Het rapport van R.J.A. van Helvoirt, GZ-psycholoog en H.S. Roelfsema, arts-assistent in
opleiding tot psychiater, onder supervisie van A.E. Grochowska, psychiater, allen
verbonden aan het NIFP, locatie Pieter Baan Centrum, d.d. 30 oktober 2018. In dit rapport is
onder meer het volgende weergegeven:
Uit verschillende vertaalde verslagen van behandelingen bij het Psychiatrisch
Consultatiebureau voor Kinderen en jeugdigen in [plaatsnaam 2] (Rb. [land] ) komt naar voren dat
betrokkene vanaf de kleuterleeftijd in zorg was vanwege stoornissen in zijn ontwikkeling.
Betrokkene was vanaf 2003 in dagbehandeling in het plaatselijke ziekenhuis en werd in
2005 opnieuw opgenomen. Als diagnose werd “ernstige emotionele stoornissen en
gedragsstoornissen” alsmede ADHD gesteld. Agressie was al vanaf de kindertijd aanwezig.
In verschillende rapporten van de Raad voor de Kinderbescherming uit 2011 en 2012 werd
verwezen naar een diagnostisch onderzoek uit 2008, uitgevoerd in [land] . Er zou toentertijd
een reactieve hechtingsstoornis van het geremde type en ouder-kind relatieproblematiek
zijn geclassificeerd. Dit is een stoornis voortkomend uit vroegkinderlijke verwaarlozing.

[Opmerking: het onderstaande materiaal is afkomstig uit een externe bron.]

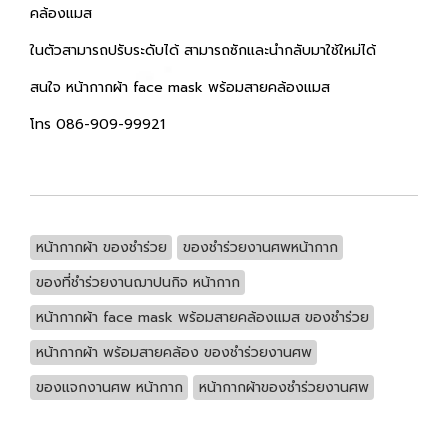
คล้องแมส
ในตัวสามารถปรับระดับได้ สามารถซักและนำกลับมาใช้ใหม่ได้
สนใจ หน้ากากผ้า face mask พร้อมสายคล้องแมส
โทร 086-909-99921
หน้ากากผ้า ของชำร่วย
ของชำร่วยงานศพหน้ากาก
ของที่ชำร่วยงานฌาปนกิจ หน้ากาก
หน้ากากผ้า face mask พร้อมสายคล้องแมส ของชำร่วย
หน้ากากผ้า พร้อมสายคล้อง ของชำร่วยงานศพ
ของแจกงานศพ หน้ากาก
หน้ากากผ้าของชำร่วยงานศพ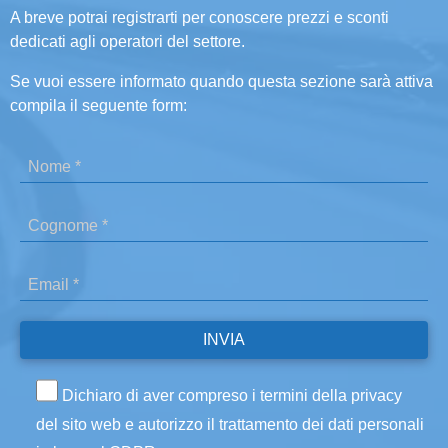
A breve potrai registrarti per conoscere prezzi e sconti
dedicati agli operatori del settore.
Se vuoi essere informato quando questa sezione sarà attiva
compila il seguente form:
Dichiaro di aver compreso i termini della privacy
del sito web e autorizzo il trattamento dei dati personali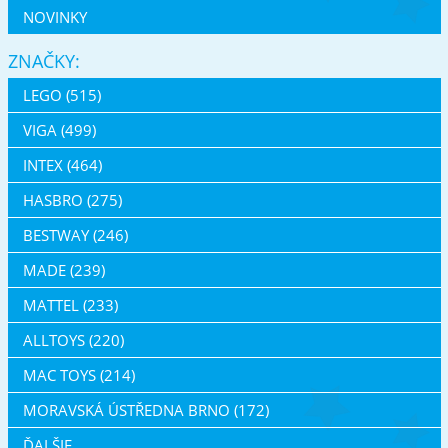
NOVINKY
ZNAČKY:
LEGO (515)
VIGA (499)
INTEX (464)
HASBRO (275)
BESTWAY (246)
MADE (239)
MATTEL (233)
ALLTOYS (220)
MAC TOYS (214)
MORAVSKÁ ÚSTŘEDNA BRNO (172)
ĎALŠIE ...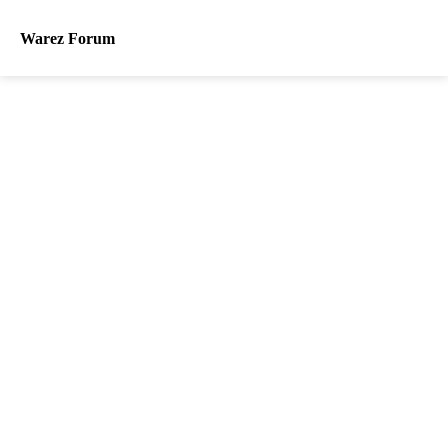
Warez Forum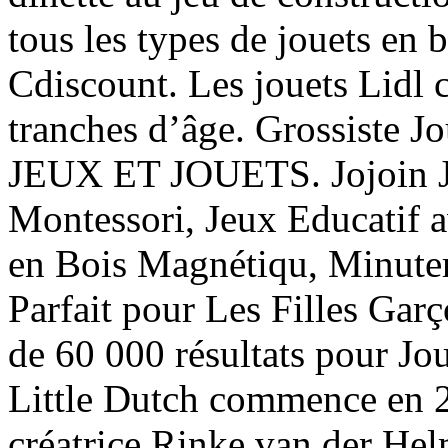
tous les types de jouets en 
Cdiscount. Les jouets Lidl
tranches d’âge. Grossiste
JEUX ET JOUETS. Jojoin Jo
Montessori, Jeux Educatif a
en Bois Magnétiqu, Minuter
Parfait pour Les Filles Gar
de 60 000 résultats pour Jou
Little Dutch commence en 2
créatrice Rinke van der Hel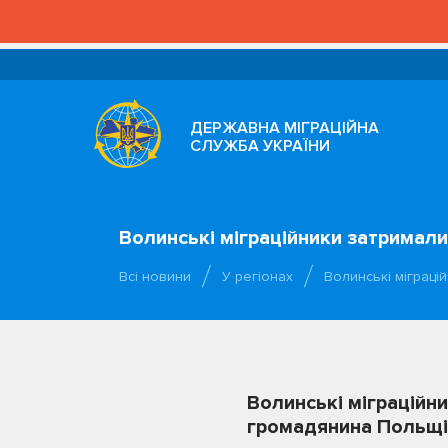
ДЕРЖАВНА МІГРАЦІЙНА
СЛУЖБА УКРАЇНИ
Волинські міграційники затримал
Всі новини
У регіонах
Волинські міграці
Волинські міграційн
громадянина Польщі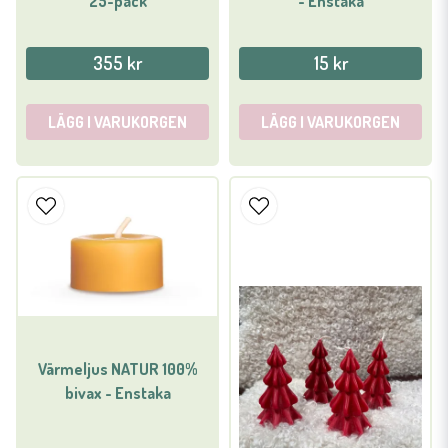
25-pack
- Enstaka
355 kr
15 kr
LÄGG I VARUKORGEN
LÄGG I VARUKORGEN
Värmeljus NATUR 100%
bivax - Enstaka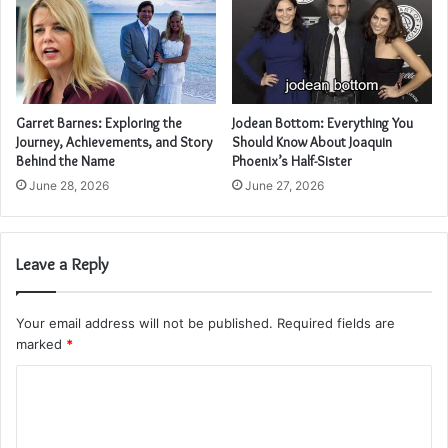
Garret Barnes: Exploring the
Jodean Bottom: Everything You
Journey, Achievements, and Story
Should Know About Joaquin
Behind the Name
Phoenix’s Half-Sister
June 28, 2026
June 27, 2026
Leave a Reply
Your email address will not be published.
Required fields are
marked
*
C
o
m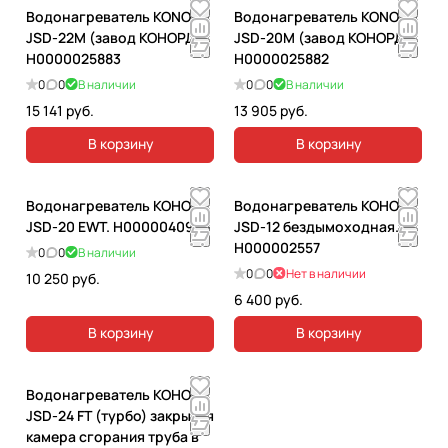
Водонагреватель KONORD
Водонагреватель KONORD
JSD-22M (завод КОНОРД).
JSD-20M (завод КОНОРД).
Н0000025883
Н0000025882
0
0
В наличии
0
0
В наличии
15 141 руб.
13 905 руб.
В корзину
В корзину
Водонагреватель КОНОРД
Водонагреватель КОНОРД
JSD-20 EWT. Н0000040986
JSD-12 бездымоходная.
Н000002557
0
0
В наличии
0
0
Нет в наличии
10 250 руб.
6 400 руб.
В корзину
В корзину
Водонагреватель КОНОРД
JSD-24 FT (турбо) закрытая
камера сгорания труба в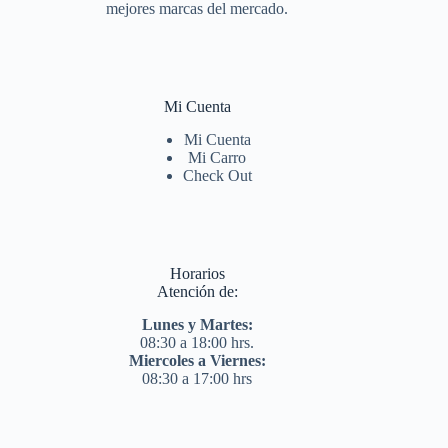
mejores marcas del mercado.
Mi Cuenta
Mi Cuenta
Mi Carro
Check Out
Horarios
Atención de:
Lunes y Martes:
08:30 a 18:00 hrs.
Miercoles a Viernes:
08:30 a 17:00 hrs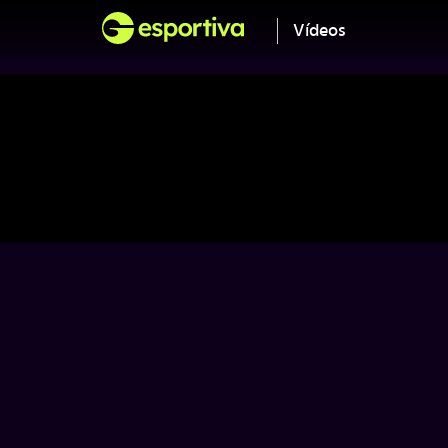
Vídeos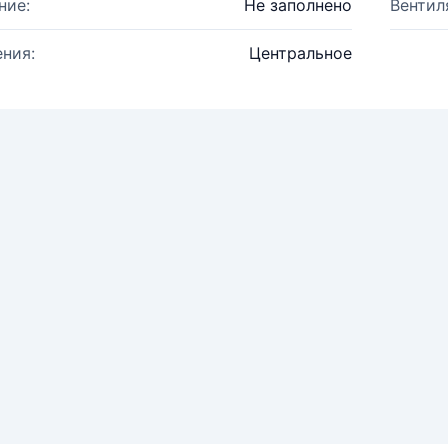
ние:
Не заполнено
Вентил
ния:
Центральное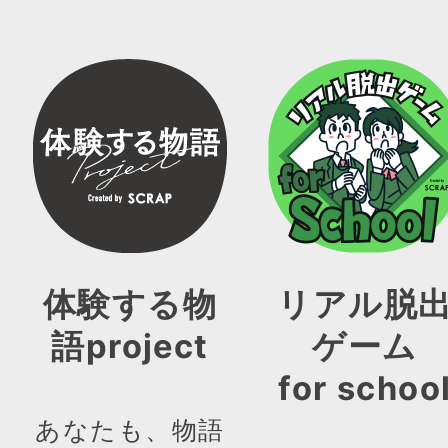
体験する物
リアル脱
語project
ゲーム
for schoo
あなたも、物語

In die periode was bij betrokkene sprake van agressie die hij onvoldoende onder controle
had. Daarnaast was er sprake van emotionele problemen in de vorm van angsten, een laag
zelfbeeld en weinig vertrouwen in anderen. Hij had moeite met sociale situaties en was
prikkelbaar en had depressieve symptomen.
Betrokkene werd in 2012 onderzocht door een orthopedagoog en een
gezondheidspsycholoog voor persoonlijkheidsdiagnostiek in het kader van advisering voor
toekomstige hulpverlening. Hij was op dat moment 16 jaar oud en verbleef in een open
leefgroep van BJ Brabant. De reactieve hechtingsstoornis op vroege leeftijd werd opnieuw
bevestigd en een chronische posttraumatische stressstoornis geclassificeerd. Met betrekking
tot persoonlijkheidsproblematiek werd een bedreigde persoonlijkheidsontwikkeling (een
gestoorde persoonlijkheidsontwikkeling waarbij de onderzochte nog te jong is om van een
persoonlijkheidsstoornis te spreken) met schizoïde trekken genoemd.
Zijn empathisch vermogen was volgens onderzoekers ondermaats ontwikkeld, waardoor de
emotionele gewetenscomponent niet geïnternaliseerd was. De onderzoekers zagen met name
risico op het schenden van normen en waarden vanuit impulsiviteit, prikkelbaarheid en
reactieve ingehouden agressie.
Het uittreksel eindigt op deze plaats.